*** Opening of PROVIDED RECORDS ***
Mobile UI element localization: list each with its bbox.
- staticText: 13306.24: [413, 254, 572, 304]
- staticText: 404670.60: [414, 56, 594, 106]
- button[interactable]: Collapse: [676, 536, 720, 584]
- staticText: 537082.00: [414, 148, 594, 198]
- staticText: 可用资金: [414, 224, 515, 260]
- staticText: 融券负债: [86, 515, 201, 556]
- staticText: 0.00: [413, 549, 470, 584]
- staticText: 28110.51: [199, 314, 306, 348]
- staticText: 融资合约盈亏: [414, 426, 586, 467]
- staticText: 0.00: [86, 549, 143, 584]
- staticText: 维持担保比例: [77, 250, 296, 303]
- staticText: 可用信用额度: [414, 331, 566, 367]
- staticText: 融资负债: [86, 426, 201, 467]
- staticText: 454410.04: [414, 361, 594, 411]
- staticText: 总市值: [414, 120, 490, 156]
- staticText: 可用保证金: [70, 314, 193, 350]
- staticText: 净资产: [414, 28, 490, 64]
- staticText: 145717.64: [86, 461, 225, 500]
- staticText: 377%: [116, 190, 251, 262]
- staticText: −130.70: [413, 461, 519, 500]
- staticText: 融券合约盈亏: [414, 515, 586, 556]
*** Close of PROVIDED RECORDS ***
Could you transcribe every entry exactly, without altering anything?

Mobile UI element localization: list each with its bbox.
- staticText: 13306.24: [413, 254, 572, 304]
- staticText: 404670.60: [414, 56, 594, 106]
- button[interactable]: Collapse: [676, 536, 720, 584]
- staticText: 537082.00: [414, 148, 594, 198]
- staticText: 可用资金: [414, 224, 515, 260]
- staticText: 融券负债: [86, 515, 201, 556]
- staticText: 0.00: [413, 549, 470, 584]
- staticText: 28110.51: [199, 314, 306, 348]
- staticText: 融资合约盈亏: [414, 426, 586, 467]
- staticText: 0.00: [86, 549, 143, 584]
- staticText: 维持担保比例: [77, 250, 296, 303]
- staticText: 可用信用额度: [414, 331, 566, 367]
- staticText: 融资负债: [86, 426, 201, 467]
- staticText: 454410.04: [414, 361, 594, 411]
- staticText: 总市值: [414, 120, 490, 156]
- staticText: 可用保证金: [70, 314, 193, 350]
- staticText: 净资产: [414, 28, 490, 64]
- staticText: 145717.64: [86, 461, 225, 500]
- staticText: 377%: [116, 190, 251, 262]
- staticText: −130.70: [413, 461, 519, 500]
- staticText: 融券合约盈亏: [414, 515, 586, 556]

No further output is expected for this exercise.